UPDATED: Thunder Bay poised to host up to 200 Pikangikum evacuees (2 Photos)

DRYDEN, ON — For the second time in less than six weeks, Thunder Bay is poised to shelter evacuees from fire-threatened Pikangikum First Nation.

Deputy Fire Chief Greg Hankkio says the city has committed to hosting up to 200 people if necessary, starting Wednesday.

A 40,000-hectare forest fire is burning only six kilometres to the southwest is sending smoke into the community, which is on the opposite side of Pikangikum Lake.

"As a municipality and as a city we're willing to help our neighbour, unfortunately, a community that is being evacuated for the second time in a short period, so it's very challenging for them, no doubt. We're willing to step up and do our part," Hankkio said Monday afternoon after a meeting of the city's emergency planning team.

The deputy fire chief said the city and its community partners will be "ready to go" as of Wednesday, and are looking forward to receiving the guests.

Hankkio clarified later on Monday that Thunder Bay as yet had not been notified whether or when any Pikangikum evacuees would actually be sent to the city.

Pikangikum Chief Amanda Sainnawap on Sunday ordered a complete evacuation of her First Nation.

The process of relocating residents most vulnerable to smoke started earlier. They were taken to Kapuskasing and Hearst.

Residents of Pikangikum, as well as Keewaywin First Nation, may look to the sky for relief this week as firefighters continue to battle large forest fires near their respective communities.

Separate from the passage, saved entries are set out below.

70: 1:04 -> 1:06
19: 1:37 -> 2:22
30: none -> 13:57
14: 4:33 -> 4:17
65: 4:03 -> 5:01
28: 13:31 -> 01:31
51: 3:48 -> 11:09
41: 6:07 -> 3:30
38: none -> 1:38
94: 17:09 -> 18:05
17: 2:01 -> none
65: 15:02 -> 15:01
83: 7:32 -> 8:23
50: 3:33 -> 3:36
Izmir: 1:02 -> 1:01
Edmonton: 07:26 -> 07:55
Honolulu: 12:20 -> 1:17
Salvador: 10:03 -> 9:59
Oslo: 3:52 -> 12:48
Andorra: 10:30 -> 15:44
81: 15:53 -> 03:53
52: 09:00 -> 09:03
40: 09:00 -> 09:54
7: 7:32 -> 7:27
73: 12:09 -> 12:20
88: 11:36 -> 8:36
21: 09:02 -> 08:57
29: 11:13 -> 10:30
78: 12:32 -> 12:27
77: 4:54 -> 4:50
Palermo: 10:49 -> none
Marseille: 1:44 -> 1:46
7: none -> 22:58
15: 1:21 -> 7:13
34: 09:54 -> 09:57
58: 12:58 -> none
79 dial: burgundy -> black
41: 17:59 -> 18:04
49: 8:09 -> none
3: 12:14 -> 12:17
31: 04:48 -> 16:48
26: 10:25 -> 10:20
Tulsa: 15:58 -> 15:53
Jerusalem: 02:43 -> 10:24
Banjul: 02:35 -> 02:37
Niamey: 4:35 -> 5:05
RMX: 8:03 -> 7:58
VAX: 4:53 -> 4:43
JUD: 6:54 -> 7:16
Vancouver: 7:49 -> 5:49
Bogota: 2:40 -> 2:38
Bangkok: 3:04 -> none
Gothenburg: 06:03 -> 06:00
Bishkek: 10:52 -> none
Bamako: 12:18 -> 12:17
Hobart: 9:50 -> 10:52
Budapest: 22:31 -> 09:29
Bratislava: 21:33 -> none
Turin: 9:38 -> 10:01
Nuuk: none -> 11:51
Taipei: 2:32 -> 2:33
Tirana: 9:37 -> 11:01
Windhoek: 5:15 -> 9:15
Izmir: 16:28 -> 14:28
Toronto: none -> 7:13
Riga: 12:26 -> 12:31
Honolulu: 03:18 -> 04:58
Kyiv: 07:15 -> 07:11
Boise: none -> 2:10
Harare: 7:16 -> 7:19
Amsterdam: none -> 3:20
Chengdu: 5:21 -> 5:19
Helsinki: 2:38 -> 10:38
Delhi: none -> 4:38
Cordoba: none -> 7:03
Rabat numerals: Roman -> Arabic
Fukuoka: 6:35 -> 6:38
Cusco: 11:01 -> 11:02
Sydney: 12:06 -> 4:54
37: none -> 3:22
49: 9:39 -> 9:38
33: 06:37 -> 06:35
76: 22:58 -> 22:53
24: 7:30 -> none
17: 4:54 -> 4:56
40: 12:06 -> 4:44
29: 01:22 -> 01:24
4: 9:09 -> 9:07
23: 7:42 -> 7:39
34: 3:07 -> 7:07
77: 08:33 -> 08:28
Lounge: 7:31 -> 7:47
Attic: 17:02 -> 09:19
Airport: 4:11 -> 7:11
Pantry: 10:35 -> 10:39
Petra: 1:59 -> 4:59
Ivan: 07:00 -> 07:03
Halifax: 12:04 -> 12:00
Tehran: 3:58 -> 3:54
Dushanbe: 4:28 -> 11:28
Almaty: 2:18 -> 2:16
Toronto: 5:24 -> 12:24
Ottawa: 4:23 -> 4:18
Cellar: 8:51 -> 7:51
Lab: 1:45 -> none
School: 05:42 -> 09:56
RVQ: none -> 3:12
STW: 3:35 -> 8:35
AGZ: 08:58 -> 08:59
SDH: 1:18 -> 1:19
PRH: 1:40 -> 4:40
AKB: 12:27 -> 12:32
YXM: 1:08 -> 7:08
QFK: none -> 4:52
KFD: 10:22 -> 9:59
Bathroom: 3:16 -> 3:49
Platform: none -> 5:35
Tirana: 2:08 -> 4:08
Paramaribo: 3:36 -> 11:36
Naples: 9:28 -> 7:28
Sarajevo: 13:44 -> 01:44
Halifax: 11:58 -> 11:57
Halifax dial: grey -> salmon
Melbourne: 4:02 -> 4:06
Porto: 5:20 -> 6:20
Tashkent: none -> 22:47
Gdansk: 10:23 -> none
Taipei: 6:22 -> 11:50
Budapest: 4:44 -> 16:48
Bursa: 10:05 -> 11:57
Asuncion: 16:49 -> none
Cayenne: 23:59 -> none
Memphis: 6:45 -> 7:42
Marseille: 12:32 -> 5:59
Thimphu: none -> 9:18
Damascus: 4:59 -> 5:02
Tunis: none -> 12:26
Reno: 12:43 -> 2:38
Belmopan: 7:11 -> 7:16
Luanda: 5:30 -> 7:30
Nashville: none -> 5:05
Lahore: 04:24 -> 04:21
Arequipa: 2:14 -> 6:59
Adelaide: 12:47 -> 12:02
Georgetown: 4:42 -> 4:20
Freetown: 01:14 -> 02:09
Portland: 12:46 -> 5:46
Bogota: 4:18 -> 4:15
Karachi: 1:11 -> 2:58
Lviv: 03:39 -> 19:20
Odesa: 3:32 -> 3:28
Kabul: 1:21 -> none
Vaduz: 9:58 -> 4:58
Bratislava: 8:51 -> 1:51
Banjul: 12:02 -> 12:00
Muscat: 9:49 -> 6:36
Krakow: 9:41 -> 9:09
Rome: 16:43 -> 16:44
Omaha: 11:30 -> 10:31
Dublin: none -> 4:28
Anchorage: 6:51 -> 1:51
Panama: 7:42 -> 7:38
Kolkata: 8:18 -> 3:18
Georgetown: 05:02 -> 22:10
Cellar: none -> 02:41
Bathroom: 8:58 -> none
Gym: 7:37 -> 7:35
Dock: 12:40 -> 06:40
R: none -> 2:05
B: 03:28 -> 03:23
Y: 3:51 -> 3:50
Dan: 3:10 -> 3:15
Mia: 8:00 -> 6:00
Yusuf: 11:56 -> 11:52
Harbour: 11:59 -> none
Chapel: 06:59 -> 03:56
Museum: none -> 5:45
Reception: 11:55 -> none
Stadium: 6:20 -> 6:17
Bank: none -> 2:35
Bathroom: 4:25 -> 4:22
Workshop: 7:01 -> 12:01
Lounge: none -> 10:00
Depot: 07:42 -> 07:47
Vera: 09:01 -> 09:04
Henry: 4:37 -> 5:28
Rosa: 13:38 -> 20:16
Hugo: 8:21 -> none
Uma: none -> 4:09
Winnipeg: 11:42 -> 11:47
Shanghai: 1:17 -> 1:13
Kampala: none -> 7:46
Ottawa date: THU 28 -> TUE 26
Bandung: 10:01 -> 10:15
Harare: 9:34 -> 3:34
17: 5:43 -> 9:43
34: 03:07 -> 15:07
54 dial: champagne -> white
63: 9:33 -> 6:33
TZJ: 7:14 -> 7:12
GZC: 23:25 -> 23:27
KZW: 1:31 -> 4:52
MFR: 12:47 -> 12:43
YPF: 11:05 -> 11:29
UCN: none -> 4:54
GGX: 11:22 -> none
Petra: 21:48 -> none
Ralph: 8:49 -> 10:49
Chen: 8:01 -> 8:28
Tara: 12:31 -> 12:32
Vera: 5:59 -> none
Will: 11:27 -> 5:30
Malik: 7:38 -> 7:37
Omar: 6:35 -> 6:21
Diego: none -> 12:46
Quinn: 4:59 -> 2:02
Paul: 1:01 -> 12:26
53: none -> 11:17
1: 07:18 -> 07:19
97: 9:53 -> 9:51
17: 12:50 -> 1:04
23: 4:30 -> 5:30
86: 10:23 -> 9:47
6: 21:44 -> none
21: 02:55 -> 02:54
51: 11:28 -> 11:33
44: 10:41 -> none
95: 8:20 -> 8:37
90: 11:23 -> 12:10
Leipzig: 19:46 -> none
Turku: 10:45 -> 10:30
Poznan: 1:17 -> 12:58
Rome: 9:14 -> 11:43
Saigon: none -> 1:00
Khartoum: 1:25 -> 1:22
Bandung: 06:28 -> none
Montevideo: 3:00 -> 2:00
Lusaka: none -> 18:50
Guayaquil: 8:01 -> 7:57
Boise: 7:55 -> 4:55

The fire danger rating in the western part of northwestern Ontario is currently extreme, and is high to extreme in the rest of the region.

Environment Canada's current weather forecast calls for showers across much of the northwest on Wednesday.

However, there is also a chance of thunderstorm activity in the Red Lake and Sioux Lookout districts Monday and Tuesday, which would bring the risk of lightning-caused fires.

Keewaywin was evacuated last week because of a 72,000-hectare fire located eight kilometres south of the community. 

Ministry of Natural Resources and Forestry fire rangers have been placing sprinklers on buildings, and aerial ignition has been used to direct the fire toward natural boundaries such as lakes and rivers.  Helicopters with buckets are also dropping water on the flames.

Sprinklers have also been set up in Pikangikum as a precaution.

MNRF said its incident management team is looking for aerial ignition opportunities to restrict the fire within natural boundaries.

A third large fire in the ministry's Red Lake district, 24,000 hectares in size, is burning near Nungesser Lake.

Sprinklers are in place on structures, and bulldozers are being used to create fire barriers. 

Smoke has posed a problem for firefighters, but the ministry said aerial visibility improved around the fire on Sunday, allowing fire suppression efforts to increase.